In Gananda, 75% of employees are currently vaccinated. As of now, there’s no vaccine mandate in place. “We know 25% of our staff have not been vaccinated for a variety of reasons, so I anticipate that there will still be people that if a mandate comes into place that will struggle with being vaccinated,” Van Scoy said. “But I do think that most will comply with the testing component of that because it’s not that invasive, particularly the new saliva tests that are out there.”
With barely two weeks or left remaining the start of the school year for most districts, officials say these last-minute changes can be a little stressful. “Is it difficult? Yes. Is it frustrating? A little bit. But not as bad as it was probably a year ago or two years ago when we weren’t used to this,” Van Scoy said. “We’ve gotten to know the new normal where we have to prepare that things can change.”
As cases rise among kids and many are unvaccinated, local school districts are already requiring masks among staff and students. “Based on the advice that we have received from local medical authorities, and what you see from the national and international, is that if we are practicing universal indoor masking, that is kind of our primary litigating factor and then the vaccinations would be the secondary if we are directed to do that,” said Aaron Johnson, the Superintendent of Schools at West Irondequoit.

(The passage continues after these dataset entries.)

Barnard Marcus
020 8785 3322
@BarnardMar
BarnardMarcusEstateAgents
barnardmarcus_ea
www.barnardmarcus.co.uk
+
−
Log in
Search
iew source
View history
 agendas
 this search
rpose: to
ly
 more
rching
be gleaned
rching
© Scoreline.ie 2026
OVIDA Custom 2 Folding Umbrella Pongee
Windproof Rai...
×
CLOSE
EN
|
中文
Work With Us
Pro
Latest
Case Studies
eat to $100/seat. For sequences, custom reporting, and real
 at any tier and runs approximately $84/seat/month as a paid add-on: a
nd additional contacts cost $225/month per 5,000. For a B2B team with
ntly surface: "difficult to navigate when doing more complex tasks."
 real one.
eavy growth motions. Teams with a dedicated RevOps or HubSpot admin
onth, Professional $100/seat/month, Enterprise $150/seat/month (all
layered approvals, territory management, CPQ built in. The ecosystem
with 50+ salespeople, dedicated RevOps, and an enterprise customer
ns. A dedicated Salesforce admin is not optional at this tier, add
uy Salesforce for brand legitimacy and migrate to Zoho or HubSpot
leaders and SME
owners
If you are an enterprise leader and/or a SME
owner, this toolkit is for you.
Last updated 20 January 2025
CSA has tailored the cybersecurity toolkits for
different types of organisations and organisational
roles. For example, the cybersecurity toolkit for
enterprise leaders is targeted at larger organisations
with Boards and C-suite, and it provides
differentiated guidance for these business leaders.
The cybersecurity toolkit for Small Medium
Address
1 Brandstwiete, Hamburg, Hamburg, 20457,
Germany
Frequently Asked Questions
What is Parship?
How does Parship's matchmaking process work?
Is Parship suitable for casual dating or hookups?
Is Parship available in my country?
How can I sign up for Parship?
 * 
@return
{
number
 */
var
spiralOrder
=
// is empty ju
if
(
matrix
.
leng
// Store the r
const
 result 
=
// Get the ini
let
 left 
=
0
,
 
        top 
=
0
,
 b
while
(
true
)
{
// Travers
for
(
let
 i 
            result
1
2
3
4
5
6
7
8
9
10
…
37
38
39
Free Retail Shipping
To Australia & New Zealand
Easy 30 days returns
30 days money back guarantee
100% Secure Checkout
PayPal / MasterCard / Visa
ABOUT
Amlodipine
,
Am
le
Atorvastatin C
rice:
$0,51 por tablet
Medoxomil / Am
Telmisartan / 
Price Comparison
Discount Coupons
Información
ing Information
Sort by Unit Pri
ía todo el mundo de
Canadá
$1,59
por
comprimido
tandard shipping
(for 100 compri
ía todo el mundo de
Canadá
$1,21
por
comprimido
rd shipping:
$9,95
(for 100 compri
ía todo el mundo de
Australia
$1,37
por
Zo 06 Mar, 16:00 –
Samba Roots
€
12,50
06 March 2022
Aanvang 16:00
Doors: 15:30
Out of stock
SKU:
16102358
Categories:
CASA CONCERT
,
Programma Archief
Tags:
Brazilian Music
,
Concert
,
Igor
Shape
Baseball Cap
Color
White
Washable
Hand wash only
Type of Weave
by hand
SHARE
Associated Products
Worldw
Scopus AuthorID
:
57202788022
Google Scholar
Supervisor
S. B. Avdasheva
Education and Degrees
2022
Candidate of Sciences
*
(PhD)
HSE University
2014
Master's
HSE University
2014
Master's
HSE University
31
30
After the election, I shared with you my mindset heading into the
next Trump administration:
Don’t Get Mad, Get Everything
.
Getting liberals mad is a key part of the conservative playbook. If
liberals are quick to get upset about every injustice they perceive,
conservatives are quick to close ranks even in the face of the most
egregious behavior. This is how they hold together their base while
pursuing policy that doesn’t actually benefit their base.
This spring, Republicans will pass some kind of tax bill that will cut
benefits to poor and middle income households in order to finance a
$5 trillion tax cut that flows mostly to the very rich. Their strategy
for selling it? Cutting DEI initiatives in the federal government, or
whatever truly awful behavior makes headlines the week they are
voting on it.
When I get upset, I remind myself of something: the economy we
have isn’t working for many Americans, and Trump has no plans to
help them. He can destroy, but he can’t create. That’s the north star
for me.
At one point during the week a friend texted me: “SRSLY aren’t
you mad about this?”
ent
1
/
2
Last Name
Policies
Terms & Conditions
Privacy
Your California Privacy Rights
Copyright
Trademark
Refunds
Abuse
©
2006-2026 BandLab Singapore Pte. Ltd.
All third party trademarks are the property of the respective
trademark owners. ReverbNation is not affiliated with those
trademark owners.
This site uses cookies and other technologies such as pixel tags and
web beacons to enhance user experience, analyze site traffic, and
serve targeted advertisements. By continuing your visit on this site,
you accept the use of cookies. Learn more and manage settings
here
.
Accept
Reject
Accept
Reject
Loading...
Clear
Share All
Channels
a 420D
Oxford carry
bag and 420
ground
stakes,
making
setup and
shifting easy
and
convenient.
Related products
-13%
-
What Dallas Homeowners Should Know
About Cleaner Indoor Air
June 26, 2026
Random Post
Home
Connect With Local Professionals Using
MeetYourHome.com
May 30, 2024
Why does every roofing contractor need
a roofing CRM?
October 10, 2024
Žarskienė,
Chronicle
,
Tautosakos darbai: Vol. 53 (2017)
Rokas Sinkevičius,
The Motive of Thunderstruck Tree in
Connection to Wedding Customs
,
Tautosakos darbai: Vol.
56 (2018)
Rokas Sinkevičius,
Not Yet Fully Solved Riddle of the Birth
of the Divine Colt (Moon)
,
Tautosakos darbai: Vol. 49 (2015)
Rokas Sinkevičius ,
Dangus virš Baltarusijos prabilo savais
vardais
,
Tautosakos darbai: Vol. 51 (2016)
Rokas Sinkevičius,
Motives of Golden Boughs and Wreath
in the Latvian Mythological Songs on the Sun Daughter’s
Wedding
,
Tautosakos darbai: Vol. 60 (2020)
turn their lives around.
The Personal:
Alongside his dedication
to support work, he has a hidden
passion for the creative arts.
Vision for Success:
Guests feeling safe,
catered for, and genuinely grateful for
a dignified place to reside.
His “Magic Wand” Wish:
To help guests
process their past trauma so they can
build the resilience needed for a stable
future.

Johnson says he knows not all families or students are in favor of masking, but he thinks it’s necessary with our current situation. “If we can drive the local transmission rates down, then let’s have a conversation about if we can loosen up the masking mandates, but I think it makes sense to take a more measured, cautious approach right now,” Johnson said.
As schools wait for any additional guidance before schools reopen, officials ask parents to be patient. Many arguments have broken out at local board of education meetings over masking and vaccine talks, and Johnson says he doesn’t think that’s helpful. “That’s really doing a disservice to our young people, to our children, right. I think we have to rally around our children, respect and understand one another and we have to work together from there.”
Johnson encourages people to focus on hope. “We think about where we were a year ago, we couldn’t even entertain this conversation, we couldn’t even conceptualize all of our students coming back,” Johnson said. “We are able to welcome all of our students back for full in-person learning, five days a week… that’s something to celebrate.”
On Wednesday, the School Administrators Association of New York State released a statement saying they support Gov. Hochul’s plan for universal masking and push for vaccination and testing requirements for staff.
“We hope that would be a statewide approach. Right now having our local school districts put in the position of making that a mandate, that’s very difficult for many communities,” said Dr. Cynthia Gallagher, the Director of Government Relations for the School Administrators Association of New York State.
Gov. Hochul said she plans to release more school guidance in the coming days.